Knapp 1.000 Teilnehmer gingen beim 18. Ischgl Ironbike an den Start, aber es war das Wochenende des Urs Huber: Schon am Freitagabend konnte der Schweizer den Ischgl-Palio – ein packendes Sprint-Rennen durch das Dorf – für sich entscheiden. Beim 18. Ischgl Ironbike war er dann eine Klasse für sich. Nach 36 km konnte er sich schon mehrere Minuten von seinen Verfolgern absetzen und kam schlussendlich mit über 5 Minuten Vorsprung auf seinen Landsmann Lukas Buchli als Erster ins Ziel. Dritter wurde der Däne Sören Nissen. Auch bei den Damen konnte eine Schweizerin den Sieg für sich entscheiden: Sarah Koba kam mit einem respektablen Vorsprung von 19:33 Minuten vor Jane Nüssli (Großbritannien) und der Österreicherin Petra Marchart-Robeischl ins Ziel.
Unter blauem Himmel und bei angenehm warmen Temperaturen erfolgte um 08.30 Uhr der Start der knapp 1.000 Teilnehmer zum höchstdotierten Mountainbike-Rennen Europas. Nach mehreren Top-Platzierungen in den vergangenen Jahren konnte sich Urs Huber aus der Schweiz mit eiserner Ausdauer und großartiger kämpferischer Leistung von seinen Verfolgern absetzen und holte sich somit den Sieg des härtesten Mountainbike-Marathons Europas. Lukas Buchli, den im vergangenen Jahr ein Reifenschaden auf der letzten Abfahrt den Sieg gekostet hatte, wurde Zweiter. Den dritten Platz erkämpfte sich Sören Nissen aus Dänemark. Bei den Damen siegte Sarah Koba und sorgte somit für einen Doppelerfolg für die Schweiz. Top-Favoritin Jane Nüssli aus Großbritannien musste sich der großartigen Leistung von Sarah Koba geschlagen geben und kam knapp 20 Minuten später ins Ziel. Dritte wurde Petra Marchart-Robeischl aus Österreich.

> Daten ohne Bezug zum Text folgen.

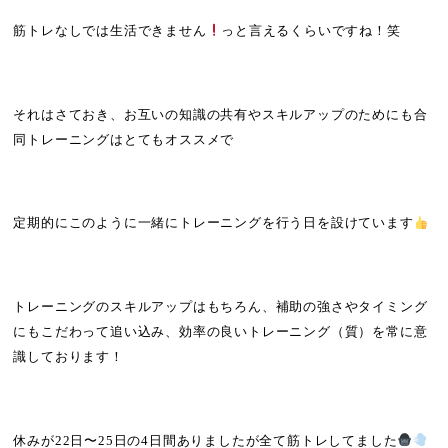
筋トレなしでは生活できません
っと言えるくらいですね！笑
それはさておき、お互いの知識の共有やスキルアップのためにも合
同トレーニングはとてもオススメで
定期的にこのように一緒にトレーニングを行う日を設けています
トレーニングのスキルアップはもちろん、補助の強さやタイミング
にもこだわって追い込み、効率の良いトレーニング（質）を常に意
識しております！
休みが
22
日〜
25
日の
4
日間ありましたが全て筋トレしてました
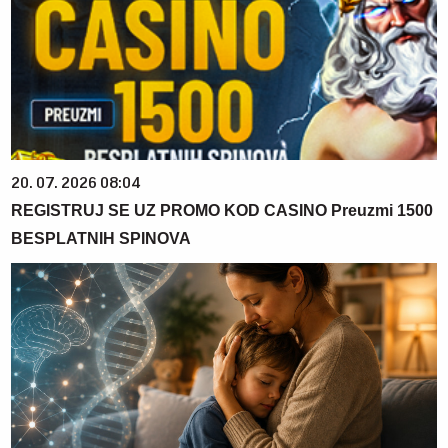
20. 07. 2026 08:04
REGISTRUJ SE UZ PROMO KOD CASINO Preuzmi 1500
BESPLATNIH SPINOVA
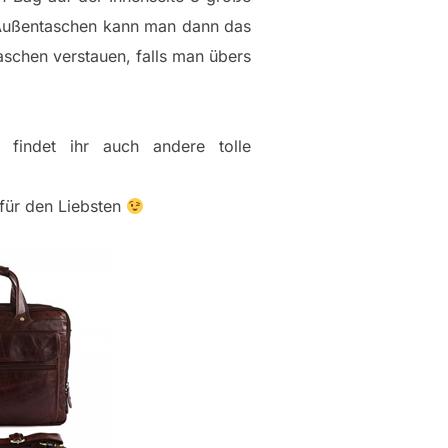
en Außentaschen kann man dann das
schen verstauen, falls man übers
findet ihr auch andere tolle
für den Liebsten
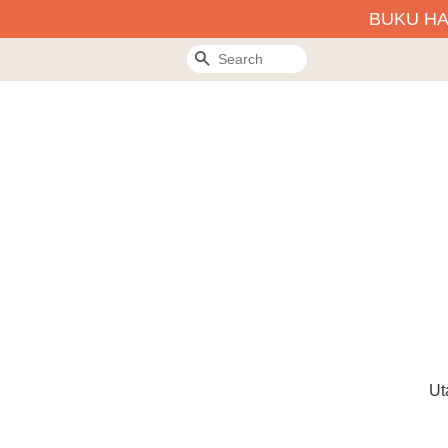
BUKU H
Search
Ut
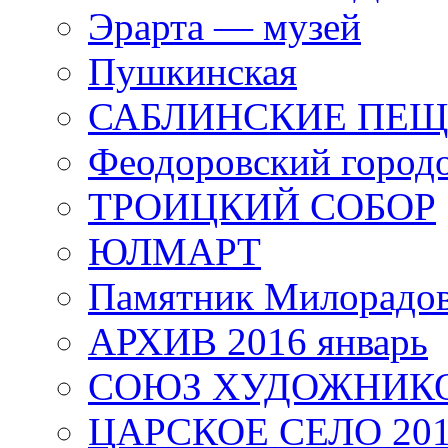
Эрарта — музей
Пушкинская
САБЛИНСКИЕ ПЕ
Феодоровский город
ТРОИЦКИЙ СОБОР
ЮЛМАРТ
Памятник Милорадо
АРХИВ 2016 январь
СОЮЗ ХУДОЖНИКО
ЦАРСКОЕ СЕЛО 20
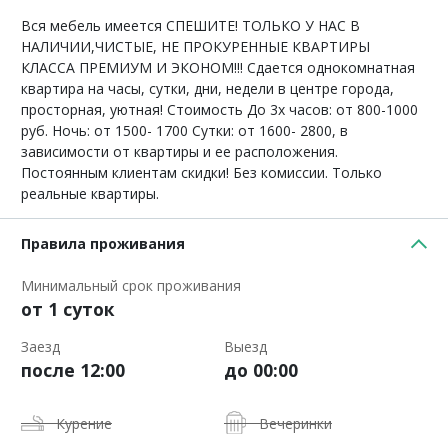
Вся мебель имеется СПЕШИТЕ! ТОЛЬКО У НАС В
НАЛИЧИИ,ЧИСТЫЕ, НЕ ПРОКУРЕННЫЕ КВАРТИРЫ
КЛАССА ПРЕМИУМ И ЭКОНОМ!!! Сдается однокомнатная
квартира на часы, сутки, дни, недели в центре города,
просторная, уютная! Стоимость До 3х часов: от 800-1000
руб. Ночь: от 1500- 1700 Сутки: от 1600- 2800, в
зависимости от квартиры и ее расположения.
Постоянным клиентам скидки! Без комиссии. Только
реальные квартиры.
Правила проживания
Минимальный срок проживания
от 1 суток
Заезд
Выезд
после 12:00
до 00:00
Курение
Вечеринки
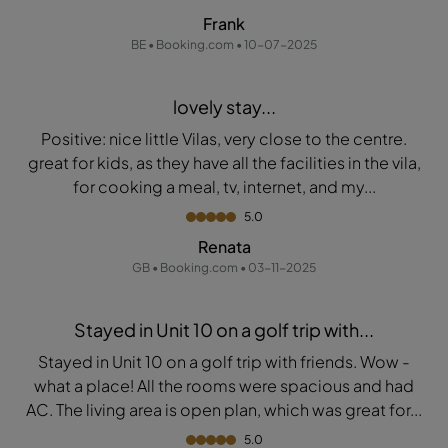
Frank
BE • Booking.com • 10-07-2025
lovely stay...
Positive: nice little Vilas, very close to the centre.
great for kids, as they have all the facilities in the vila,
for cooking a meal, tv, internet, and my...
5.0
Renata
GB • Booking.com • 03-11-2025
Stayed in Unit 10 on a golf trip with...
Stayed in Unit 10 on a golf trip with friends. Wow -
what a place! All the rooms were spacious and had
AC. The living area is open plan, which was great for...
5.0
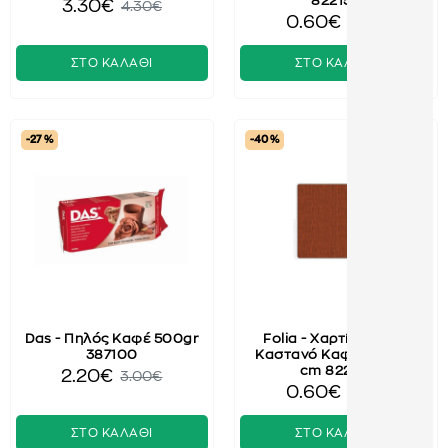
822154
3.30€
4.30€
0.60€
1.00€
ΣΤΟ ΚΑΛΑΘΙ
ΣΤΟ ΚΑΛΑΘΙ
-27 %
-40 %
Das - Πηλός Καφέ 500gr
Folia - Χαρτί Γκοφρέ,
387100
Καστανό Καφέ 50x250
cm 822161
2.20€
3.00€
0.60€
1.00€
ΣΤΟ ΚΑΛΑΘΙ
ΣΤΟ ΚΑΛΑΘΙ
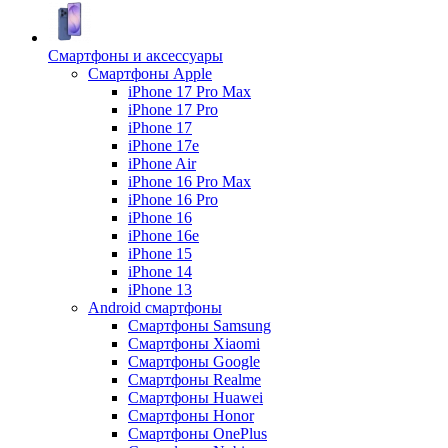
Смартфоны и аксессуары
Смартфоны Apple
iPhone 17 Pro Max
iPhone 17 Pro
iPhone 17
iPhone 17e
iPhone Air
iPhone 16 Pro Max
iPhone 16 Pro
iPhone 16
iPhone 16e
iPhone 15
iPhone 14
iPhone 13
Android cмартфоны
Смартфоны Samsung
Смартфоны Xiaomi
Смартфоны Google
Смартфоны Realme
Смартфоны Huawei
Смартфоны Honor
Смартфоны OnePlus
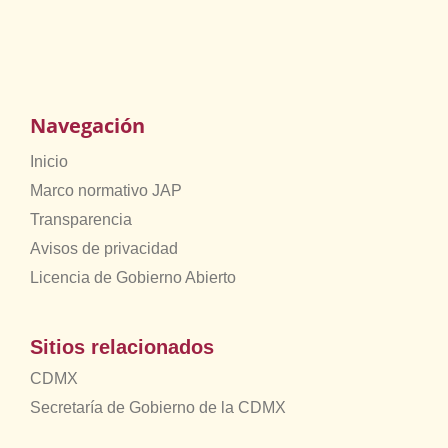
Navegación
Inicio
Marco normativo JAP
Transparencia
Avisos de privacidad
Licencia de Gobierno Abierto
Sitios relacionados
CDMX
Secretaría de Gobierno de la CDMX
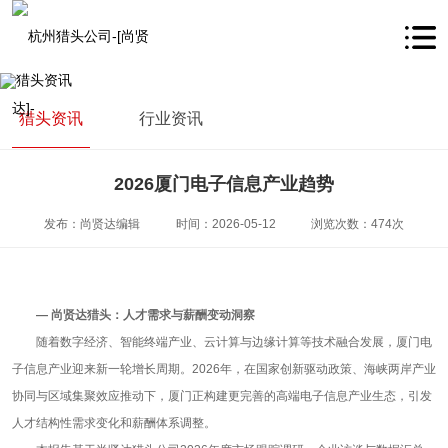
猎头资讯
行业资讯
2026厦门电子信息产业趋势
发布：尚贤达编辑
时间：2026-05-12
浏览次数：474次
—
尚贤达猎头：人才需求与薪酬变动洞察
随着数字经济、智能终端产业、云计算与边缘计算等技术融合发展，厦门电
子信息产业迎来新一轮增长周期。
2026
年，在国家创新驱动政策、海峡两岸产业
协同与区域集聚效应推动下，厦门正构建更完善的高端电子信息产业生态，引发
人才结构性需求变化和薪酬体系调整。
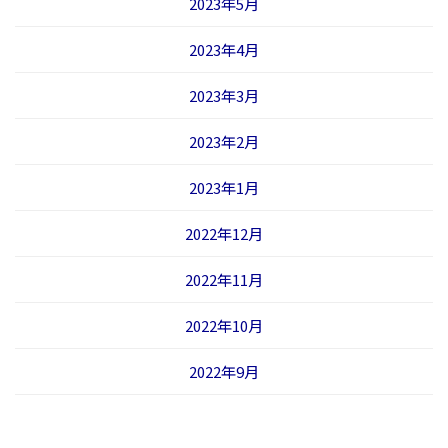
2023年5月
2023年4月
2023年3月
2023年2月
2023年1月
2022年12月
2022年11月
2022年10月
2022年9月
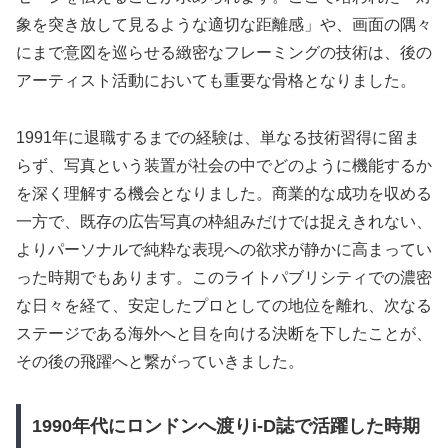
象を突き放して見るような適切な距離感」や、画面の隅々
にまで意図を巡らせる緻密なフレーミングの技術は、後の
アーティスト活動においても重要な骨格となりました。
1991年に退職するまでの経験は、単なる技術習得に留ま
らず、写真という装置が社会の中でどのように機能するか
を深く理解する機会となりました。商業的な成功を収める
一方で、既存の広告写真の枠組みだけでは捉えきれない、
よりパーソナルで純粋な表現への欲求が静かに高まってい
った時期でもあります。このライトパブリシティでの濃密
な日々を経て、安定したプロとしての地位を離れ、次なる
ステージである海外へと目を向ける決断を下したことが、
その後の飛躍へと繋がっていきました。
1990年代にロンドンへ渡りi-D誌で活躍した時期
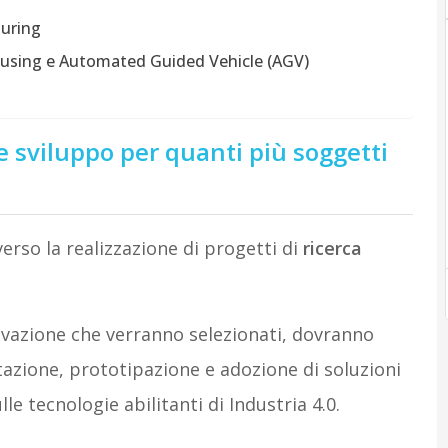
turing
housing e Automated Guided Vehicle (AGV)
 sviluppo per quanti più soggetti
erso la realizzazione di progetti di
ricerca
novazione che verranno selezionati, dovranno
tazione, prototipazione e adozione di soluzioni
e tecnologie abilitanti di Industria 4.0.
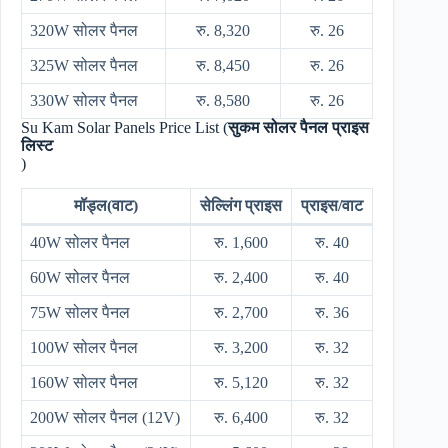
320W सोलर पैनल
रु. 8,320
रु. 26
325W सोलर पैनल
रु. 8,450
रु. 26
330W सोलर पैनल
रु. 8,580
रु. 26
Su Kam Solar Panels Price List (
सुकम सोलर पैनल प्राइस
लिस्ट
)
मॉड्ल(वाट)
सेल्लिंग प्राइस
प्राइस/वाट
40W सोलर पैनल
रु. 1,600
रु. 40
60W सोलर पैनल
रु. 2,400
रु. 40
75W सोलर पैनल
रु. 2,700
रु. 36
100W सोलर पैनल
रु. 3,200
रु. 32
160W सोलर पैनल
रु. 5,120
रु. 32
200W सोलर पैनल (12V)
रु. 6,400
रु. 32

Getrennte Wertungen für Profi- und Hobbysportler
Das Streckenkonzept lockt jedes Jahr Profisportler genauso wie Hobby-Biker an, denn alle Teilnehmer können jedes Jahr zwischen drei unterschiedlichen Streckenlängen wählen – sogar noch während des Rennens. Wettkampfatmosphäre schnuppern ließ sich schon bei der kleinen Runde mit 27 Kilometern und 750 Höhenmetern. Etwas mehr Durchhaltevermögen war auf der mittleren Strecke über 28 Kilometer und 2.000 Höhenmeter gefordert. Stahlharte Muskeln und eiserne Ausdauer verlangte jedoch Europas härteste Wettkampfstrecke über 79 Kilometer und 4.000 Höhenmeter ab. Das Besondere: Amateure erhielten eine gesonderte Wertung. So konnten sich die ambitionierten Hobby-Fahrer ebenfalls auf ein sattes Preisgeld freuen.